Brief:
Give the data below again exactly as it stands. Omit the pictures.

Dataset section:
↓↓↓

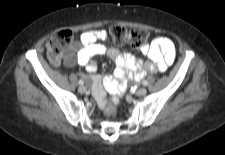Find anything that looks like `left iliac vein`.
<instances>
[{"mask_svg": "<svg viewBox=\"0 0 225 155\" xmlns=\"http://www.w3.org/2000/svg\"><path fill=\"white\" fill-rule=\"evenodd\" d=\"M146 93H147V90H146V88H144V87L139 88V89L137 90V92H136V94H137L138 96H144Z\"/></svg>", "mask_w": 225, "mask_h": 155, "instance_id": "1", "label": "left iliac vein"}]
</instances>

↑↑↑

Answer to the exercise:
Find anything that looks like `left iliac vein`.
<instances>
[{"mask_svg": "<svg viewBox=\"0 0 225 155\" xmlns=\"http://www.w3.org/2000/svg\"><path fill=\"white\" fill-rule=\"evenodd\" d=\"M146 93H147V90H146V88H144V87L139 88V89L137 90V92H136V94H137L138 96H144Z\"/></svg>", "mask_w": 225, "mask_h": 155, "instance_id": "1", "label": "left iliac vein"}]
</instances>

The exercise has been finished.